» **TASK REQUIREMENTS**: Give the records again. Keep them exact and leave out the images.

» **INFORMATION GIVEN**:
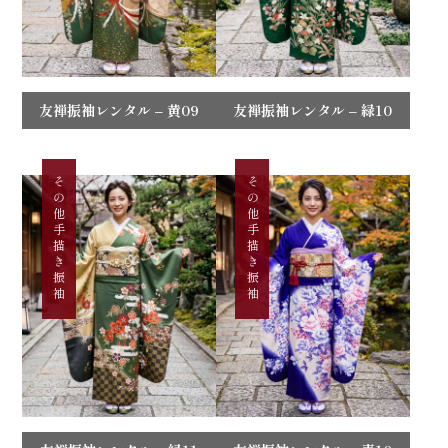
友禅振袖レンタル – 黄09
友禅振袖レンタル – 緑10
その他手描き振袖
その他手描き振袖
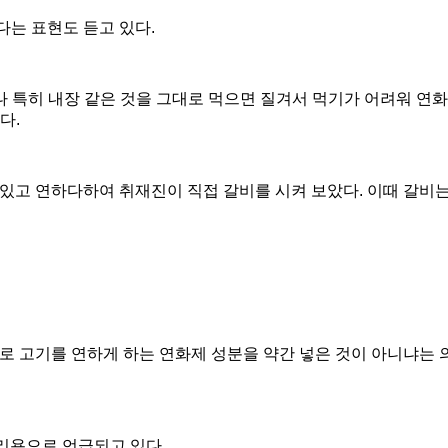
다는 표현도 듣고 있다
.
 특히 내장 같은 것을 그대로 먹으면 질겨서 먹기가 어려워 연화
한다
.
맛있고 연하다하여 취재진이 직접 갈비를 시켜 보았다
.
이때 갈비는
대로 고기를 연하게 하는 연화제 성분을 약간 넣은 것이 아니냐는
리용으로 언급되고 있다
.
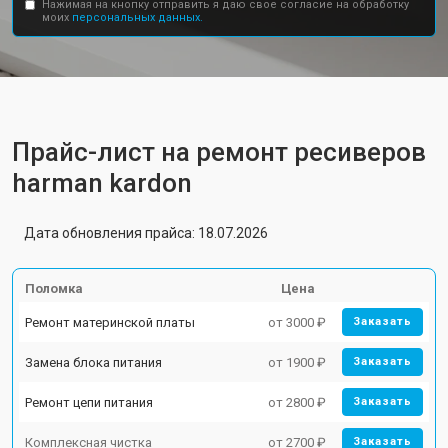
Нажимая на кнопку отправить я даю свое согласие на обработку
моих
персональных данных.
Прайс-лист на ремонт ресиверов
harman kardon
Дата обновления прайса: 18.07.2026
Поломка
Цена
Ремонт материнской платы
от 3000 ₽
Заказать
Замена блока питания
от 1900 ₽
Заказать
Ремонт цепи питания
от 2800 ₽
Заказать
Комплексная чистка
от 2700 ₽
Заказать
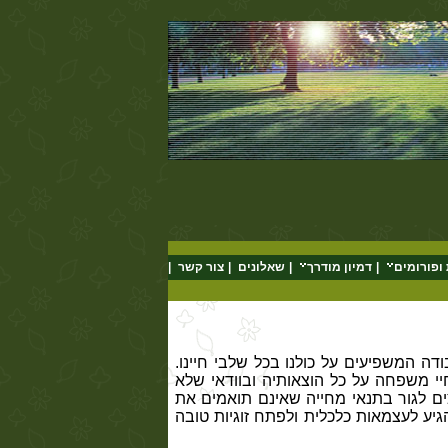
ופורומים
|
דמיון מודרך
|
שאלונים
|
צור קשר
|
דה המשפיעים על כולנו בכל שלבי חיינו.
משפחה על כל הוצאותיה ובוודאי שלא
ם לגור בתנאי מחייה שאינם תואמים את
יע לעצמאות כלכלית ולפתח זוגיות טובה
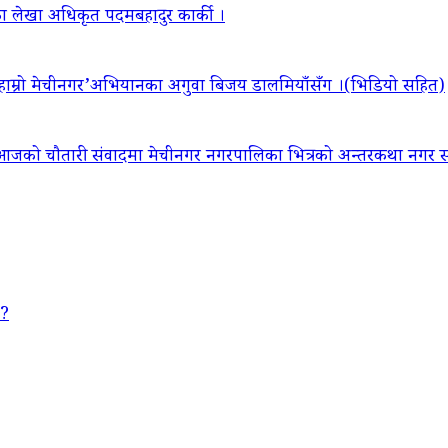
ा लेखा अधिकृत पदमबहादुर कार्की ।
‘हाम्रो मेचीनगर’अभियानका अगुवा बिजय डालमियाँसँग ।(भिडियो सहित)
आजको चौतारी संवादमा मेचीनगर नगरपालिका भित्रको अन्तरकथा नगर सद
 ?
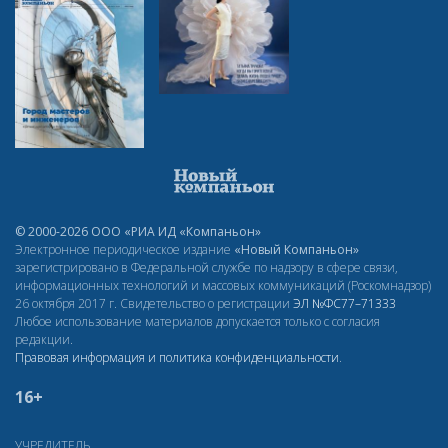
© 2000-2026 ООО «РИА ИД «Компаньон»
Электронное периодическое издание
«Новый Компаньон»
зарегистрировано в Федеральной службе по надзору в сфере связи,
информационных технологий и массовых коммуникаций (Роскомнадзор)
26 октября 2017 г. Свидетельство о регистрации
ЭЛ
№ФС77–71333
Любое использование материалов допускается только с согласия
редакции.
Правовая информация и политика конфиденциальности
.
16+
УЧРЕДИТЕЛЬ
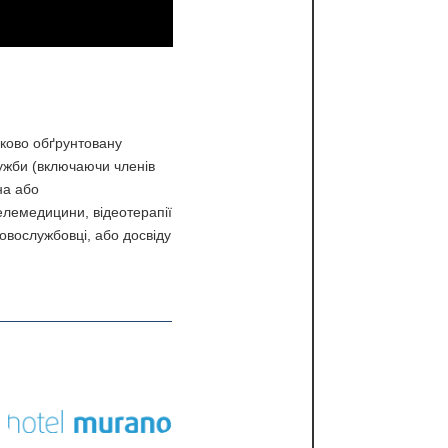
ауково обґрунтовану
лужби (включаючи членів
на або
телемедицини, відеотерапії
ковослужбовці, або досвіду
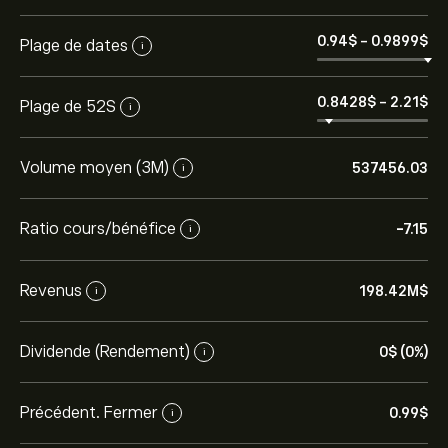
0.94‎$‎
-
0.9899‎$‎
Plage de dates
i
0.8428‎$‎
-
2.21‎$‎
Plage de 52S
i
Volume moyen (3M)
537456.03
i
Ratio cours/bénéfice
-7.15
i
Revenus
198.42M‎$‎
i
Dividende (Rendement)
0‎$‎ (0%)
i
Précédent. Fermer
0.99‎$‎
i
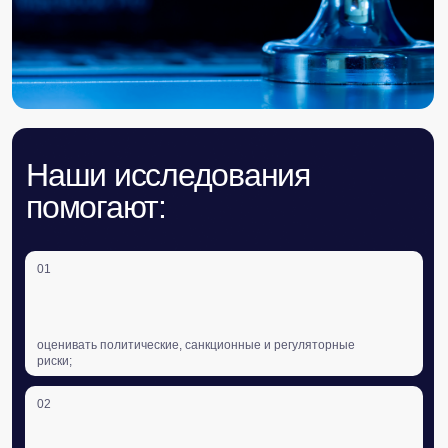
оценивать политические, санкционные и регуляторные
риски;
02
понимать динамику отраслевой конкуренции и изменения
бизнес-среды;
03
прогнозировать сценарии развития стран, регионов и
рынков;
04
принимать решения с учётом государственного курса
и глобальных тенденций;
05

» **SOLUTION**:
友禅振袖レンタル – 黄09
友禅振袖レンタル – 緑10
その他手描き振袖
その他手描き振袖
다는 표현도 듣고 있다
.
 특히 내장 같은 것을 그대로 먹으면 질겨서 먹기가 어려워 연화
한다
.
맛있고 연하다하여 취재진이 직접 갈비를 시켜 보았다
.
이때 갈비는
대로 고기를 연하게 하는 연화제 성분을 약간 넣은 것이 아니냐는
리용으로 언급되고 있다
.
Нажимая на кнопку отправить я даю свое согласие на обработку
моих
персональных данных.
Прайс-лист на ремонт ресиверов
harman kardon
Дата обновления прайса: 18.07.2026
Поломка
Цена
Ремонт материнской платы
от 3000 ₽
Заказать
Замена блока питания
от 1900 ₽
Заказать
Ремонт цепи питания
от 2800 ₽
Заказать
Комплексная чистка
от 2700 ₽
Заказать
ופורומים
|
דמיון מודרך
|
שאלונים
|
צור קשר
|
דה המשפיעים על כולנו בכל שלבי חיינו.
משפחה על כל הוצאותיה ובוודאי שלא
ם לגור בתנאי מחייה שאינם תואמים את
יע לעצמאות כלכלית ולפתח זוגיות טובה
ा लेखा अधिकृत पदमबहादुर कार्की ।
‘हाम्रो मेचीनगर’अभियानका अगुवा बिजय डालमियाँसँग ।(भिडियो सहित)
आजको चौतारी संवादमा मेचीनगर नगरपालिका भित्रको अन्तरकथा नगर सद
 ?
© 2000-2026 ООО «РИА ИД «Компаньон»
Электронное периодическое издание
«Новый Компаньон»
зарегистрировано в Федеральной службе по надзору в сфере связи,
информационных технологий и массовых коммуникаций (Роскомнадзор)
26 октября 2017 г. Свидетельство о регистрации
ЭЛ
№ФС77–71333
Любое использование материалов допускается только с согласия
редакции.
Правовая информация и политика конфиденциальности
.
16+
УЧРЕДИТЕЛЬ
ауково обґрунтовану
лужби (включаючи членів
на або
телемедицини, відеотерапії
ковослужбовці, або досвіду
0.94‎$‎
-
0.9899‎$‎
Plage de dates
i
0.8428‎$‎
-
2.21‎$‎
Plage de 52S
i
Volume moyen (3M)
537456.03
i
Ratio cours/bénéfice
-7.15
i
Revenus
198.42M‎$‎
i
Dividende (Rendement)
0‎$‎ (0%)
i
Précédent. Fermer
0.99‎$‎
i
оценивать политические, санкционные и регуляторные
риски;
02
понимать динамику отраслевой конкуренции и изменения
бизнес-среды;
03
прогнозировать сценарии развития стран, регионов и
рынков;
04
принимать решения с учётом государственного курса
и глобальных тенденций;
05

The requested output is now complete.